La música, una "terapia" para la vida

“De nada sirve ser un virtuoso si no vas a atreverte a tocar frente a la gente”, es la filosofía de Iván "Black" Flores, quien con 13 años de carrera profesional, tiene cientos de experiencias.
Iván "Black" Flores, bohemio, habló de su experiencia en el mundo de la música.
Iván "Black" Flores, bohemio, habló de su experiencia en el mundo de la música. (Especial)

Torreón, Coahuila

Primer acercamiento con la música

Fue una guitarra que estaba colgada en la pared de mi casa, y a la que veía todos los días. Desde muy chico, no sé cómo, afinaba esa guitarra con el sonido de la estación de radio XEW. Y ya después con mis primos quienes forman parte de una orquesta, ese fue mi primer acercamiento con la música.

¿Cuántos años de carrera en la música?

13 años de carrera profesional en la música

¿Qué nos puedes decir de tu trabajo?

Que toco principalmente rock en inglés y en español, y que he formado bandas hasta de Regué. También he abierto conciertos para reconocidos artistas, he estado en festivales culturales, incluso internacionales. Gracias a la música he viajado al extranjero y he tenido grandes satisfacciones.

Me gusta mucho interpretar el rock en español y la música Latinoamericana.

¿Por qué decides incursionar en esto y no en otra cosa?

La verdad porque ganaba mucho más haciendo esto, pagué mi carrera de Comunicación cantando. Trabajé de comunicólogo pero me di cuenta que me iba mejor en la música decidí dar el paso y ser cien por ciento músico ya de forma seria.

¿Cómo percibes el proceso en los últimos años de la actividad de músico "bohemio", por decirlo de alguna manera, refiriéndonos así a oportunidades, al tema de la inseguridad, a todo lo que han tenido que enfrentar ustedes?

En 13 años que tengo cobrando por cantar, ya de forma profesional, no he dejado de hacerlo, incluso cuando la inseguridad era fuerte. Cuando existían las balaceras y todas estás situaciones, no dejé de cantar porque era lo que me llenaba, y lo que hacía alejarme un poco de esa realidad, era una terapia y un modo de subsistir y no deje de hacerlo.

Ahora, todo está mucho mejor en la ciudad. Creo que eso de permanecer frente a las personas y al público en tiempos difíciles es lo que me ha valido a formar un nombre ya que siempre estuve en esos bares, los únicos que permanecieron abiertos.

¿Es una actividad redituable o es más por amor al arte?

Es una carrera muy redituable y me ha ido bien.

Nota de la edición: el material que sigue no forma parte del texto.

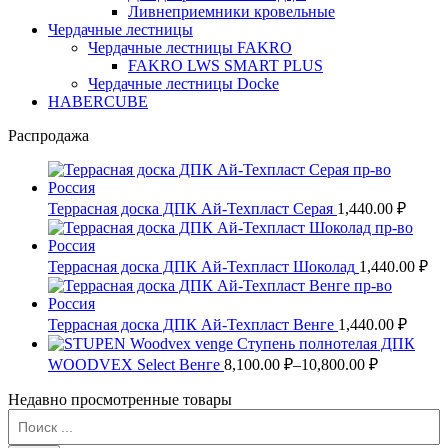
Ливнеприемники кровельные
Чердачные лестницы
Чердачные лестницы FAKRO
FAKRO LWS SMART PLUS
Чердачные лестницы Docke
HABERCUBE
Распродажа
Террасная доска ДПК Ай-Техпласт Серая
1,440.00 ₽
Террасная доска ДПК Ай-Техпласт Шоколад
1,440.00 ₽
Террасная доска ДПК Ай-Техпласт Венге
1,440.00 ₽
Ступень полнотелая ДПК
WOODVEX Select Венге
8,100.00 ₽–
10,800.00 ₽
Недавно просмотренные товары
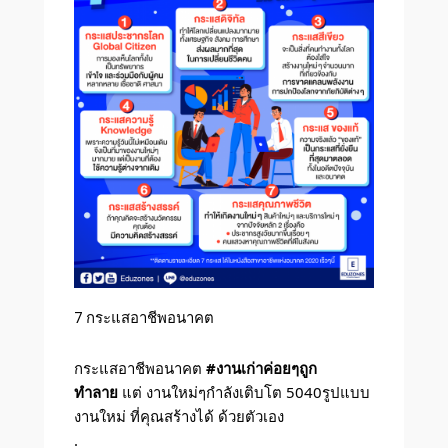
7 กระแสอาชีพอนาคต
กระแสอาชีพอนาคต
#งานเก่าค่อยๆถูก
ทำลาย
แต่ งานใหม่ๆกำลังเติบโต 5040รูปแบบ
งานใหม่ ที่คุณสร้างได้ ด้วยตัวเอง
.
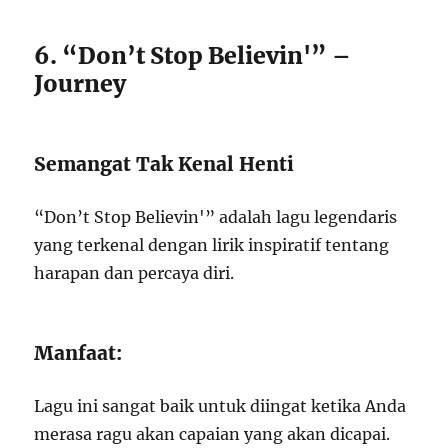
6. “Don’t Stop Believin'” –
Journey
Semangat Tak Kenal Henti
“Don’t Stop Believin'” adalah lagu legendaris
yang terkenal dengan lirik inspiratif tentang
harapan dan percaya diri.
Manfaat:
Lagu ini sangat baik untuk diingat ketika Anda
merasa ragu akan capaian yang akan dicapai.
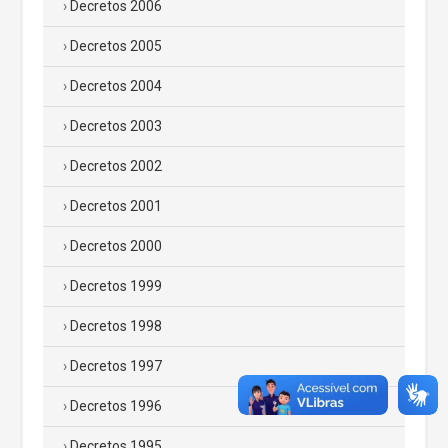
Decretos 2006
Decretos 2005
Decretos 2004
Decretos 2003
Decretos 2002
Decretos 2001
Decretos 2000
Decretos 1999
Decretos 1998
Decretos 1997
Decretos 1996
Decretos 1995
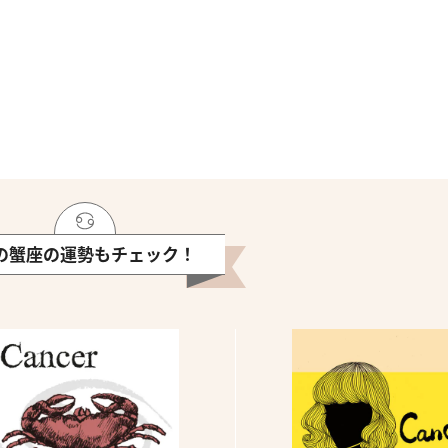
の蟹座の運勢もチェック！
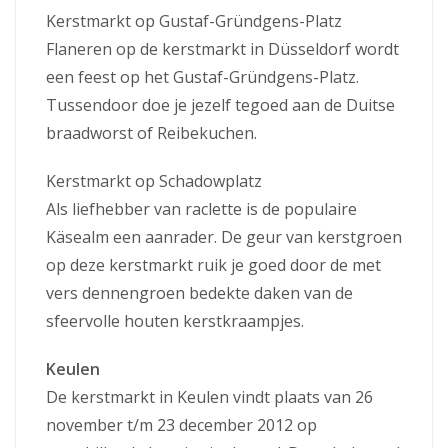
Kerstmarkt op Gustaf-Gründgens-Platz
Flaneren op de kerstmarkt in Düsseldorf wordt
een feest op het Gustaf-Gründgens-Platz.
Tussendoor doe je jezelf tegoed aan de Duitse
braadworst of Reibekuchen.
Kerstmarkt op Schadowplatz
Als liefhebber van raclette is de populaire
Käsealm een aanrader. De geur van kerstgroen
op deze kerstmarkt ruik je goed door de met
vers dennengroen bedekte daken van de
sfeervolle houten kerstkraampjes.
Keulen
De kerstmarkt in Keulen vindt plaats van 26
november t/m 23 december 2012 op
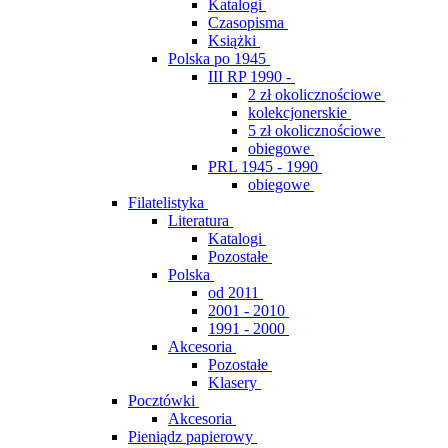
Katalogi
Czasopisma
Książki
Polska po 1945
III RP 1990 -
2 zł okolicznościowe
kolekcjonerskie
5 zł okolicznościowe
obiegowe
PRL 1945 - 1990
obiegowe
Filatelistyka
Literatura
Katalogi
Pozostałe
Polska
od 2011
2001 - 2010
1991 - 2000
Akcesoria
Pozostałe
Klasery
Pocztówki
Akcesoria
Pieniądz papierowy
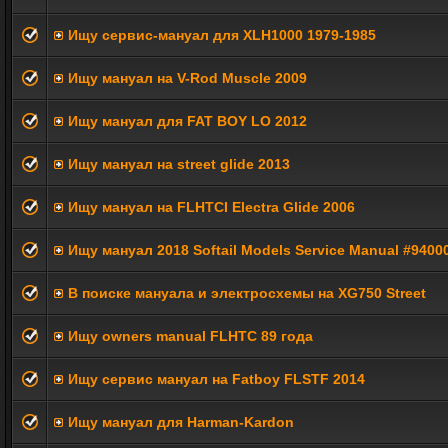
Ищу сервис-мануал для XLH1000 1979-1985
Ищу мануал на V-Rod Muscle 2009
Ищу мануал для FAT BOY LO 2012
Ищу мануал на street glide 2013
Ищу мануал на FLHTCI Electra Glide 2006
Ищу мануал 2018 Softail Models Service Manual #9400
В поиске мануала и электросхемы на XG750 Street
Ищу owners manual FLHTC 89 года
Ищу сервис мануал на Fatboy FLSTF 2014
Ищу мануал для Harman-Kardon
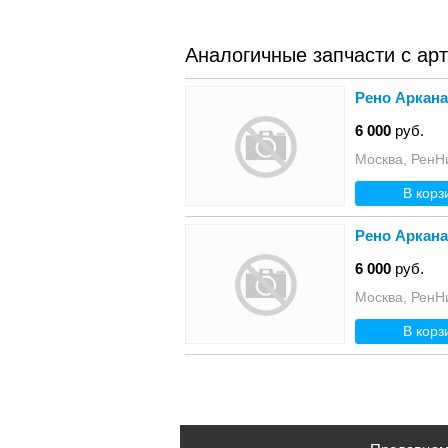
Аналогичные запчасти с ар
Рено Аркана
6 000
руб.
Москва, РенН
В корз
Рено Аркан
6 000
руб.
Москва, РенН
В корз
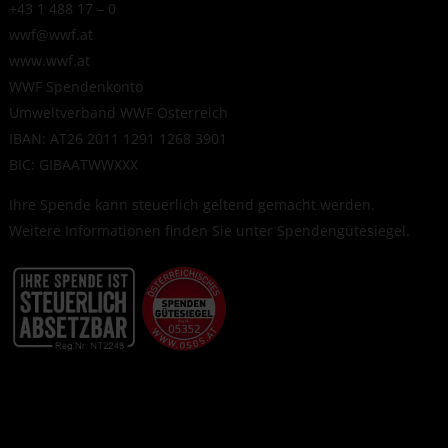
+43 1 488 17 – 0
wwf@wwf.at
www.wwf.at
WWF Spendenkonto
Umweltverband WWF Österreich
IBAN: AT26 2011 1291 1268 3901
BIC: GIBAATWWXXX
Ihre Spende kann steuerlich geltend gemacht werden.
Weitere Informationen finden Sie unter
Spendengütesiegel
.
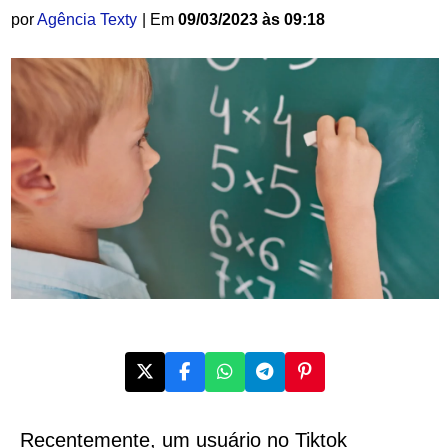
por
Agência Texty
| Em
09/03/2023 às 09:18
Recentemente, um usuário no Tiktok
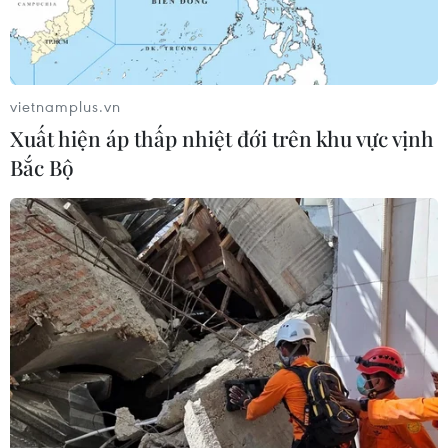
vietnamplus.vn
Xuất hiện áp thấp nhiệt đới trên khu vực vịnh
Bắc Bộ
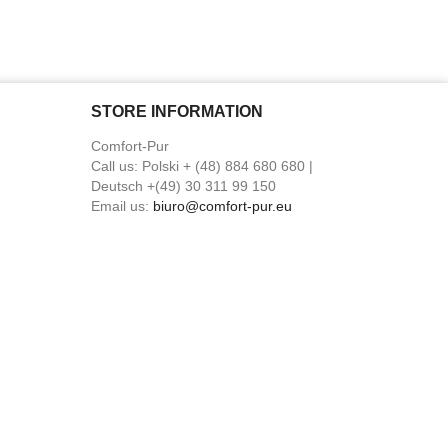
STORE INFORMATION
Comfort-Pur
Call us:
Polski + (48) 884 680 680 |
Deutsch +(49) 30 311 99 150
Email us:
biuro@comfort-pur.eu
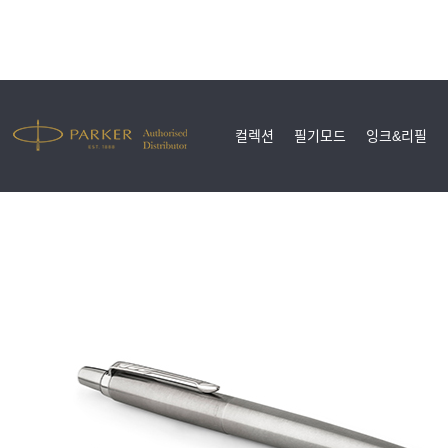
컬렉션
필기모드
잉크&리필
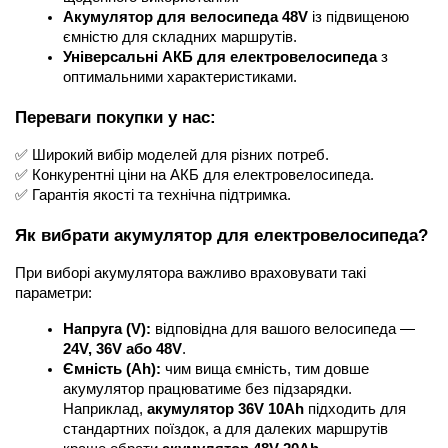
Акумулятор для велосипеда 48V
 із підвищеною 
ємністю для складних маршрутів.
Універсальні АКБ для електровелосипеда
 з 
оптимальними характеристиками.
Переваги покупки у нас:
✅ Широкий вибір моделей для різних потреб.
✅ Конкурентні ціни на АКБ для електровелосипеда.
✅ Гарантія якості та технічна підтримка.
Як вибрати акумулятор для електровелосипеда?
При виборі акумулятора важливо враховувати такі 
параметри:
Напруга (V):
 відповідна для вашого велосипеда — 
24V, 36V або 48V
.
Ємність (Ah):
 чим вища ємність, тим довше 
акумулятор працюватиме без підзарядки. 
Наприклад, 
акумулятор 36V 10Ah
 підходить для 
стандартних поїздок, а для далеких маршрутів 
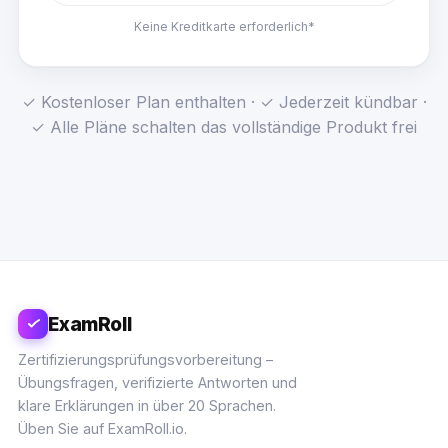
Keine Kreditkarte erforderlich*
✓ Kostenloser Plan enthalten · ✓ Jederzeit kündbar ·
✓ Alle Pläne schalten das vollständige Produkt frei
ExamRoll
Zertifizierungsprüfungsvorbereitung –
Übungsfragen, verifizierte Antworten und
klare Erklärungen in über 20 Sprachen.
Üben Sie auf ExamRoll.io.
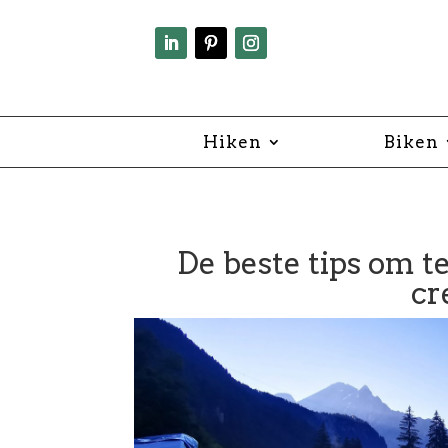
Hiken
Biken
De beste tips om t
cr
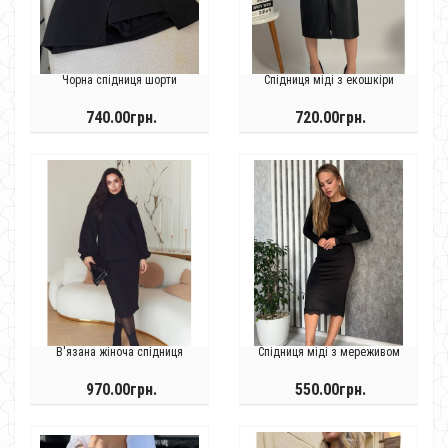
Чорна спідниця шорти
Спідниця міді з екошкіри
740.00грн.
720.00грн.
В'язана жіноча спідниця
Спідниця міді з мереживом
970.00грн.
550.00грн.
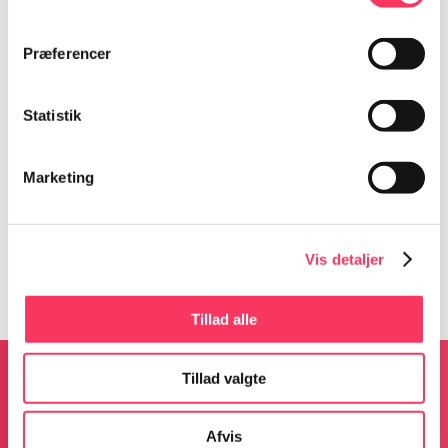
Præferencer
Detaljer
Statistik
Dato:
2. september 2023
Marketing
Tidspunkt:
20:30 - 23:30
Begivenhed Kategorier:
HULA HULA
,
Past Events
Vis detaljer
Tillad alle
Tillad valgte
Afvis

La música me ha hecho conocer diferentes partes de la república y del extranjero y creo que este año se viene mucho mejor.

Claro, existe de todo hay veces que es por amor al arte, como tocar en lugares en donde no te pagan, en la calle, en el "Moreleando", dar clases a niños que quieren aprender y que no tienen las herramienta, ni el dinero para pagar y uno les enseña. Esas son cosas que de alguna manera te van llenando y resultan en una comunidad mejor, de mejores músicos y de gente agradecida con la vida.

¿Están desapareciendo los verdaderos músicos de oficio, o están resurgiendo, o cómo percibes esta cuestión?

Es un proceso cíclico. Y siempre habrá buenos y malos músicos y siempre van a surgir más. y habrá gente que solo haga playback o que llegue con un tecladito a tocar a las fiestas y no digo que sea malo al fin de cuentas es un trabajo.

¿Cuáles son tus parámetros para definir a un buen músico según tu punto de vista?

No sé exactamente como definirlo, pero puedo decir que serían aquellos que tocan de verdad, aquellos que están conectados con el público, "De nada sirve ser un virtuoso si no vas a atreverte a tocar frente a la gente". La música es para disfrutarla, para tocar el corazón del público y el de uno mismo.